From: Willy Tarreau <w@1wt.eu>
Date: Fri, 16 Oct 2020 07:31:41 +0000 (+0200)
Subject: MEDIUM: task: use an upgradable seek lock when scanning the wait queue
X-Git-Tag: v2.3-dev7~9
X-Git-Url: http://git.ipfire.org/cgi-bin/gitweb.cgi?a=commitdiff_plain;h=d48ed6643b29a9f16616916742e83bf36622df00;p=thirdparty%2Fhaproxy.git

MEDIUM: task: use an upgradable seek lock when scanning the wait queue

Right now when running a configuration with many global timers (e.g. many
health checks), there is a lot of contention on the global wait queue
lock because all threads queue up in front of it to scan it.

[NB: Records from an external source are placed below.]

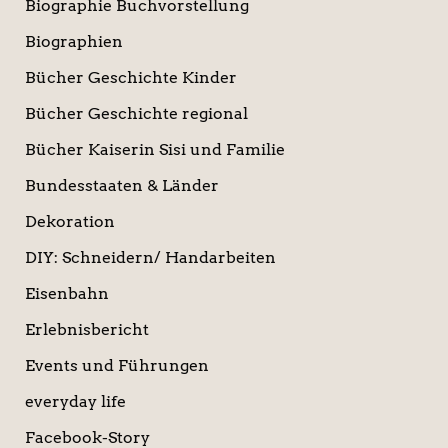
Biographie Buchvorstellung
Biographien
Bücher Geschichte Kinder
Bücher Geschichte regional
Bücher Kaiserin Sisi und Familie
Bundesstaaten & Länder
Dekoration
DIY: Schneidern/ Handarbeiten
Eisenbahn
Erlebnisbericht
Events und Führungen
everyday life
Facebook-Story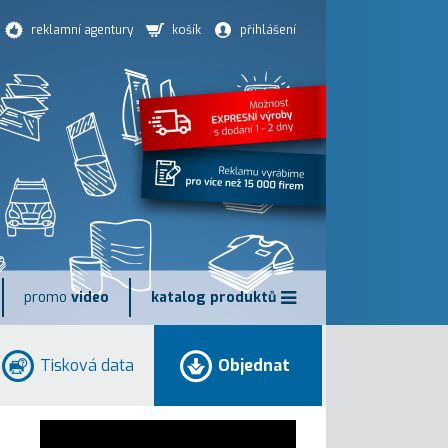
reklamní agentury
košík
přihlášení
promo
video
katalog produktů
Tisková data
Objednat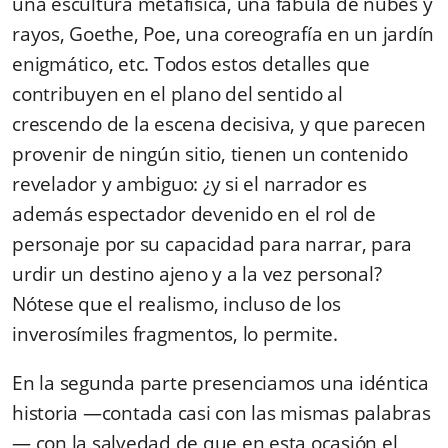
una escultura metafísica, una fábula de nubes y
rayos, Goethe, Poe, una coreografía en un jardín
enigmático, etc. Todos estos detalles que
contribuyen en el plano del sentido al
crescendo de la escena decisiva, y que parecen
provenir de ningún sitio, tienen un contenido
revelador y ambiguo: ¿y si el narrador es
además espectador devenido en el rol de
personaje por su capacidad para narrar, para
urdir un destino ajeno y a la vez personal?
Nótese que el realismo, incluso de los
inverosímiles fragmentos, lo permite.
En la segunda parte presenciamos una idéntica
historia —contada casi con las mismas palabras
— con la salvedad de que en esta ocasión el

With 2000 servers checked every 10 milliseconds (200k checks per second),
after 23 seconds running on 8 threads, the lock stats were this high:

  Stats about Lock TASK_WQ:
      write lock  : 9872564
      write unlock: 9872564 (0)
      wait time for write     : 9208.409 msec
      wait time for write/lock: 932.727 nsec
      read lock   : 240367
      read unlock : 240367 (0)
      wait time for read      : 149.025 msec
      wait time for read/lock : 619.991 nsec

i.e. ~5% of the total runtime spent waiting on this specific lock.

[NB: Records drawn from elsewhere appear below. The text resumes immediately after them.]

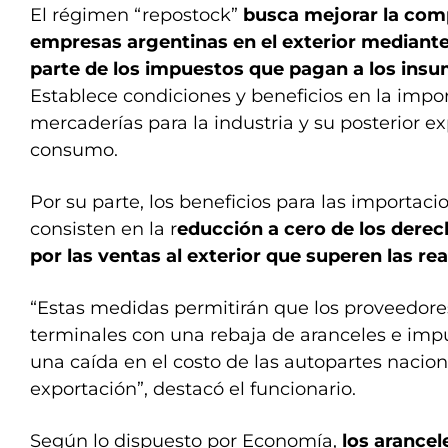
El régimen “repostock”
busca mejorar la comp
empresas argentinas en el exterior mediante
parte de los impuestos que pagan a los ins
Establece condiciones y beneficios en la impo
mercaderías para la industria y su posterior e
consumo.
Por su parte, los beneficios para las importac
consisten en la r
educción a cero de los dere
por las ventas al exterior que superen las re
“Estas medidas permitirán que los proveedore
terminales con una rebaja de aranceles e imp
una caída en el costo de las autopartes nacion
exportación”, destacó el funcionario.
Según lo dispuesto por Economía,
los arance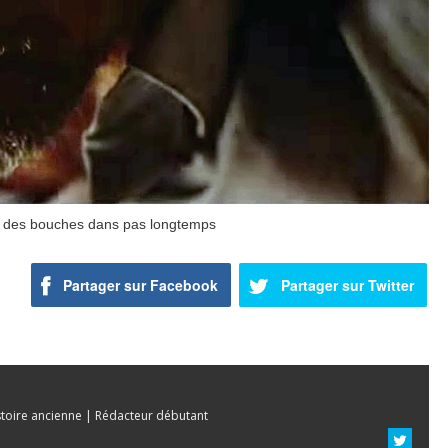
 des bouches dans pas longtemps
Partager sur Facebook
Partager sur Twitter
stoire ancienne | Rédacteur débutant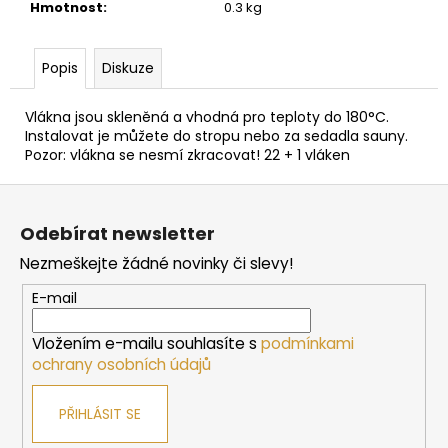
č
Hmotnost
:
0.3 kg
u
j
e
Popis
Diskuze
m
e
Vlákna jsou skleněná a vhodná pro teploty do 180°C.
Instalovat je můžete do stropu nebo za sedadla sauny.
Pozor: vlákna se nesmí zkracovat! 22 + 1 vláken
SAUNOVÁ
KAMNA
Z
NA
á
DŘEVO
Odebírat newsletter
HARVIA
p
LEGEND
Nezmeškejte žádné novinky či slevy!
a
300
t
E-mail
34
958
í
Kč
Vložením e-mailu souhlasíte s
podmínkami
ochrany osobních údajů
PŘIHLÁSIT SE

With upgradable locks we don't need to work like this anymore. We
can just try to upgade the read lock to a seek lock before scanning
the queue, then upgrade the seek lock to a write lock for each element
we want to delete there and immediately downgrade it to a seek lock.

The benefit is double:
  - all other threads which need to call next_expired_task() before
    polling won't wait anymore since the seek lock is compatible with
    the read lock ;

  - all other threads competing on trying to grab this lock will fail
    on the upgrade attempt from read to seek, and will let the current
    lock owner finish collecting expired entries.

Doing only this has reduced the wake_expired_tasks() CPU usage in a
very large servers test from 2.15% to 1.04% as reported by perf top,
and increased by 3% the health check rate (all threads being saturated).

This is expected to help against (and possibly solve) the problem
described in issue #875.
---

diff --git a/src/task.c b/src/task.c
index 293aefe3b4..3336ebc70f 100644
--- a/src/task.c
+++ b/src/task.c
@@ -289,15 +289,23 @@ void wake_expired_tasks()
 		}
 	}
 	key = eb->key;
-	HA_RWLOCK_RDUNLOCK(TASK_WQ_LOCK, &wq_lock);
 
-	if (tick_is_lt(now_ms, key))
+	if (tick_is_lt(now_ms, key)) {
+		HA_RWLOCK_RDUNLOCK(TASK_WQ_LOCK, &wq_lock);
 		goto leave;
+	}
 
 	/* There's really something of interest here, let's visit the queue */
 
+	if (HA_RWLOCK_TRYRDTOSK(TASK_WQ_LOCK, &wq_lock)) {
+		/* if we failed to grab the lock it means another thread is
+		 * already doing the same here, so let it do the job.
+		 */
+		HA_RWLOCK_RDUNLOCK(TASK_WQ_LOCK, &wq_lock);
+		goto leave;
+	}
+
 	while (1) {
-		HA_RWLOCK_WRLOCK(TASK_WQ_LOCK, &wq_lock);
   lookup_next:
 		if (max_processed-- <= 0)
 			break;
@@ -315,26 +323,29 @@ void wake_expired_tasks()
 		task = eb32_entry(eb, struct task, wq);
 		if (tick_is_expired(task->expire, now_ms)) {
 			/* expired task, wake it up */
+			HA_RWLOCK_SKTOWR(TASK_WQ_LOCK, &wq_lock);
 			__task_unlink_wq(task);
+			HA_RWLOCK_WRTOSK(TASK_WQ_LOCK, &wq_lock);
 			task_wakeup(task, TASK_WOKEN_TIMER);
 		}
 		else if (task->expire != eb->key) {
 			/* task is not expired but its key doesn't match so let's
 			 * update it and skip to next apparently expired task.
 			 */
+			HA_RWLOCK_SKTOWR(TASK_WQ_LOCK, &wq_lock);
 			__task_unlink_wq(task);
 			if (tick_isset(task->expire))
 				__task_queue(task, &timers);
+			HA_RWLOCK_WRTOSK(TASK_WQ_LOCK, &wq_lock);
 			goto lookup_next;
 		}
 		else {
 			/* task not expired and correctly placed */
 			break;
 		}
-		HA_RWLOCK_WRUNLOCK(TASK_WQ_LOCK, &wq_lock);
 	}
 
-	HA_RWLOCK_WRUNLOCK(TASK_WQ_LOCK, &wq_lock);
+	HA_RWLOCK_SKUNLOCK(TASK_WQ_LOCK, &wq_lock);
 #endif
 leave:
 	return;